José Martí

No hay cubano que no lleve en el silencio de su alma a José Martí. Cuba no inventó a Martí, él es, como dijo un poeta,  “el resumen de un pueblo hecho hombre”. Pero, ¿quién es el gigante que nace antes del amanecer y cae bañado por la luz entre un dagame y un fustete en  la redentora manigua?

Ante su memoria la palabra que lo define se hace pequeña y escurridiza; quizás sea porque el lazo que nos une a Martí es cordial como la luz que se despierta en  los hombros de los árboles.

El  “Cordero de Dos Ríos”, como le llamaría el poeta Emilio Ballagas, tenía un par de manos que no se hicieron para matar; sus pasos hicieron trillos por las páginas de Abdala para advertirle a Doña Leonor que sus dolorosas nupcias eran con la patria; pero calma el dolor a la madre con la promesa de las flores naciendo entre afiladas espinas.

Todo lo sufre el hijo: El  negro ahorcado en un ceibo del monte; el martirio de las canteras de San Lázaro, la condena del prisionero en la lejana Isla de Pinos, la deportación a España, la ausencia en las horas de pobreza y de muerte en la familia, el matrimonio roto, el frío de Nueva York; la copa envenenada, la cruz sobre los hombros, la guerra; el disparo. Todo lo sufre el hijo; y también la madre.

Pensó, con la calentura de todos los sueños juntos, un proyecto de nación para dar vida a todos los hombres que amaran la dignidad del ser humano como asunto de familia. Amó a Dios y a la patria; y a los pobres de la tierra, con los que echó suerte sin lanzar monedas al aire.

Vino de todas partes, con la música ancestral de los pueblos, con  los dolores de los olvidados de la tierra, con los rostros de cada ciudadano del mundo, vino vestido de africano, inca o anamita. Y hacia todas partes fue, porque cuando se dice hombre, “ya se han dicho todos los derechos”. Pero antes nos dejó en el tronco de una palma,  la semilla heroica de la fe un nuestra tierra.

El ejercicio de la política no es ajeno a cultura y ética, porque considera que la política es el arte de hacer felices a los hombres. Con su pensamiento esférico, defiende las ideas, aún  desde el fondo de una cueva, y su guerra no es contra el hombre sino contra la maldad que impide la justicia.

 Martí, es como diría Gabriela, la trinidad terrenal: Hombre, mujer y niño en una persona memorable; es héroe y poeta, taita que conoce los secretos del monte y de los hombres, curandero espiritual de la nación cubana y la humanidad: el que ocupa la casa del alibi lezamiano, “misterio que nos acompaña” y por ello, fuente inagotable de espiritualidad alzada desde el amor.

Martí está frente al portal de su tierra, llama a los que saben amar y a los vencidos por el odio, cierra el paso a los peligros, como un viejo Elegguá en la puerta de los caminos; es la  imagen del pueblo en las manos de Fabelo.
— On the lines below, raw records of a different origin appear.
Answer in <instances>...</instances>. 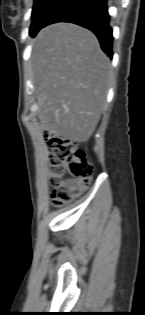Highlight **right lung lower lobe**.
<instances>
[{
    "instance_id": "right-lung-lower-lobe-1",
    "label": "right lung lower lobe",
    "mask_w": 145,
    "mask_h": 315,
    "mask_svg": "<svg viewBox=\"0 0 145 315\" xmlns=\"http://www.w3.org/2000/svg\"><path fill=\"white\" fill-rule=\"evenodd\" d=\"M109 20L107 0H66L41 28L56 22L83 26L98 37L102 50L112 58L113 36Z\"/></svg>"
}]
</instances>
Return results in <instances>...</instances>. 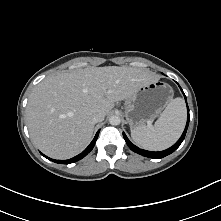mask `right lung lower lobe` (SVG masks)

Es el Homagno, generoso, puro y cósmico que se considera un pecador, pero no en el modo de amar a los hombres. Nace en la madrugada del viernes 28 de enero de 1853, y cuando tres disparos le fracturan el cuerpo, el domingo 19 de mayo de 1895, no rompen su voz, ni los dedos, ni las ideas que se elevan desde el fondo de la historia.  El sol de mayo cayéndole en la cara, es el verso sencillo de la sangre, el premio a morir con el  honor de los que son buenos.

No busquemos hoy un homenaje vacío, formalidades, bustos de ocasión en los rincones, recopilación de frases lanzadas al margen de los dolores que le dieron fuerza revolucionaria. Martí  es más que una fecha en la memoria.

Es guía de todo el que entre en su inmenso bosque, de un médico o un barbero, del guajiro que atraviesa una guardarraya, del maestro que se inclina ante el cuaderno de  un niño, de la madre que nos despide con una sonrisa en el vestido. Es un camino en los que viven la Patria desde la piedad y la ternura.

Tengamos la mejilla lista para sentir el dolor del hombre; y en las venas la humanidad entera para ser criaturas de la luz. Ese es el mejor homenaje, vivir la lucidez de una estrella que guía y nos salva.